そのため、正規雇用の従業員と同じ仕事をしたとしても、賞与や退職金がでないことが多いなど給与や待遇面で短期的に離職する人もいます。
また、飲食店では福利厚生もあまり充実していない場合もあります。
基本的に忙しい飲食店では、○○休暇制度などがなく長期的な休暇を取ることが難しい傾向にあります。
採用が難しい
飲食業界には、「給与が安い」、「労働時間が長い」、「肉体労働で大変」などのマイナスなイメージがついてしまっているため、求人を出しても長期的に雇用することができる人材が集まらないことがあります。
また、少子高齢化によって労働者人口も低下しているため、マイナスなイメージがついてしまっている飲食業界には人が集まりにくい傾向にあります。
そのため、働きがいのある職場ということをアピールすることが大切です。
人手不足の解消方法
人手不足の解消を怠ると最悪の場合、廃業に追い込まれる場合もあります。
そういったことを未然に防ぐために、人手不足を解消する方法についてお伝えします。
労働環境の改善
人手不足を解消するためには離職者を減らし、新しく入ってくる従業員の定着率を上げることが重要です。
そのためには、現在の労働環境を見直し、働きやすい環境を整える必要があります。
休みが取りやすいシフトや業務量に合った給与体系、新人の教育などの改善を積極的に行うことが大切です。
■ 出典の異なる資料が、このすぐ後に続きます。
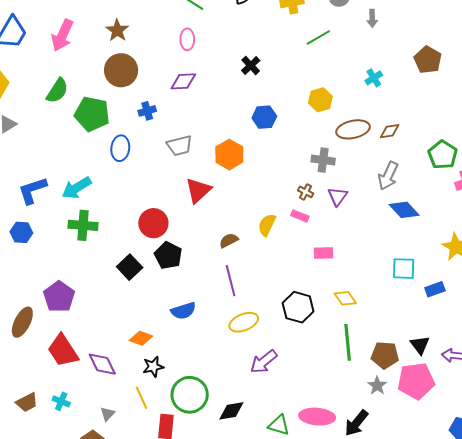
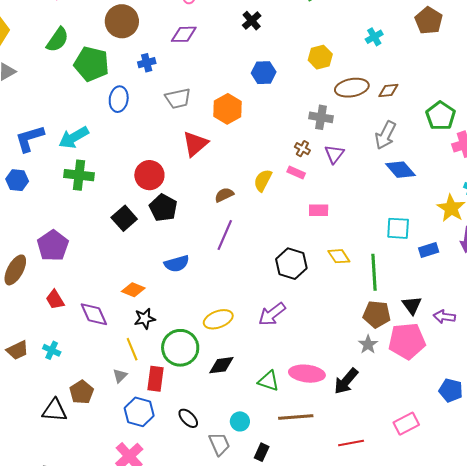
purple line: (231, 281) -> (225, 235), turned 36
yellow ellipse: (244, 322) -> (218, 319), moved
green line: (348, 342) -> (374, 272), moved
red trapezoid: (63, 351) -> (55, 300), size x0.6
purple arrow: (264, 362) -> (272, 314), moved
gray triangle: (107, 414) -> (120, 376), moved

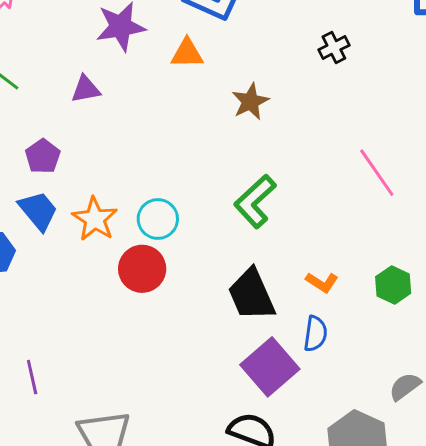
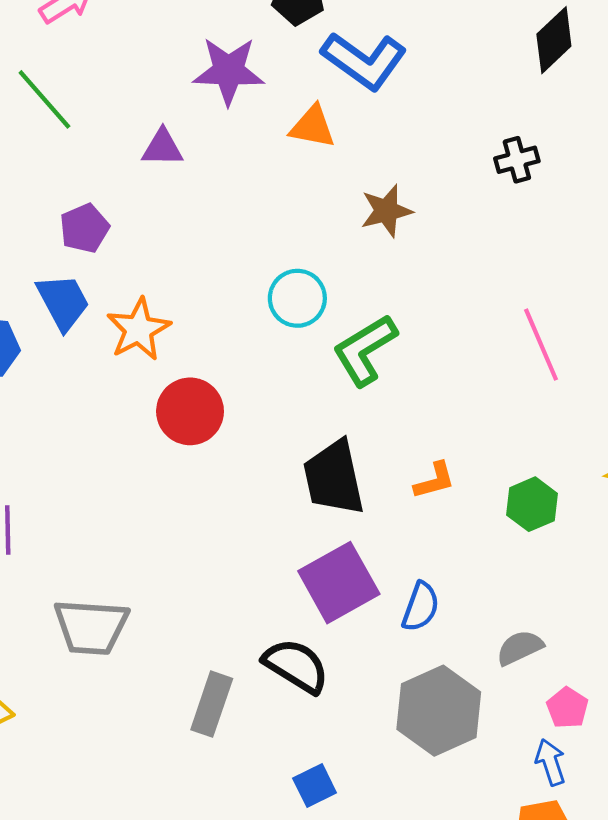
cyan circle: (158, 219) -> (297, 298), moved
orange L-shape: (322, 282) -> (434, 481), turned -60
blue semicircle: (315, 334) -> (421, 607), moved

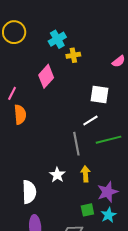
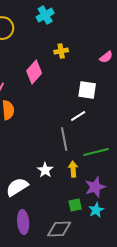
cyan cross: (57, 39) -> (45, 15), moved
green line: (109, 140) -> (96, 152), moved
white semicircle: (29, 192) -> (17, 187), turned -120

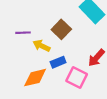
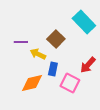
blue rectangle: (58, 62) -> (53, 69), turned -56

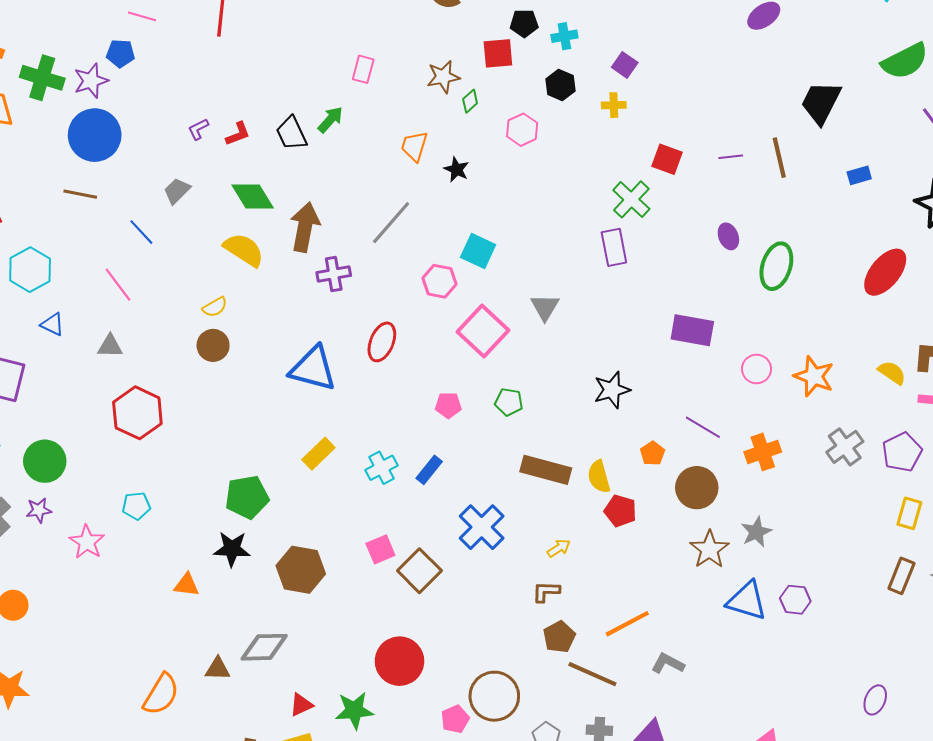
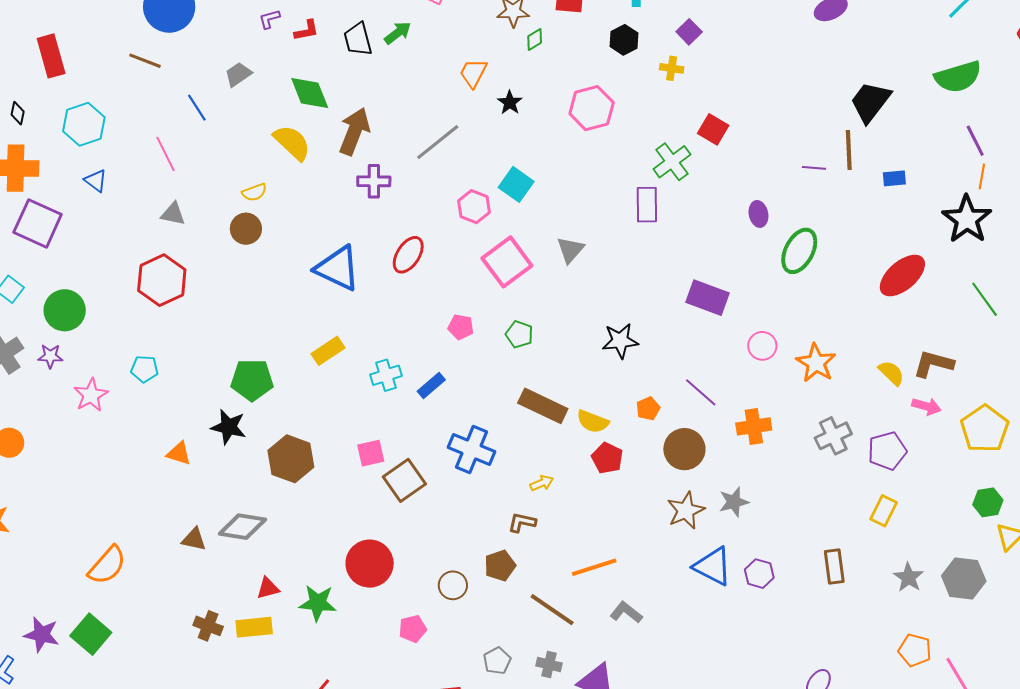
pink hexagon: (522, 130) -> (592, 108), moved, size x1.4
purple line: (731, 157) -> (814, 168), moved
brown line: (779, 158) -> (849, 150), moved
gray triangle: (110, 346) -> (173, 214), moved
yellow semicircle: (599, 477) -> (593, 422), turned -64
blue cross: (482, 527) -> (471, 449), turned -33
brown rectangle: (901, 576) -> (834, 566), moved, turned -40
brown pentagon: (559, 637) -> (500, 566), moved
orange semicircle: (161, 694) -> (107, 565), moved
brown circle: (494, 696) -> (453, 585), moved, size x0.6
また、お客様の来店数が少ない時間帯の営業時間の短縮など思い切った方法を取ることも解決策の一つです。
福利厚生
飲食店には少ない福利厚生を取り入れることも人手不足の解消方法の一つです。
飲食店ですと特に自店舗で使える割引券やまかないなどが多いです。
また、飲食店では珍しい長期休暇制度や住宅手当、小さい子供のいる従業員への子育て手当などを導入することで競合他社との差別化を図ることができ、離職率を低下させることができるかもしれません。
労働の効率化を図る
今いる人数で対応していくためには、労働効率を上げることが重要です。
注文から配膳までを速くするために動線の見直しや店舗内のレイアウトの変更などが挙げられます。
また、ITツールなどを導入することでも労働効率を上げることができます。
食材の発注システムやタブレット端末やスマートフォンを使ったセルフオーダーシステム、予約管理システム、キャッシュレス決済など様々なITツールを使うことで労働の効率化を図ることができます。
まとめ
いかがでしたでしょうか。
以上が、飲食店における人手不足の現状や原因、その解消方法などのまとめでした。
新型コロナウイルスの影響で現在の人手不足は減少傾向にありますが、今後収束した際はこれまで以上の人手不足が予測されています。
そのため、今のうちに人手不足を解消し収束時に備えることが大切です。
また、人手不足を解消することで売上のアップやサービスの質の向上などを行うこともできますので、是非自分のお店に合った方法で人手不足を解消していきましょう。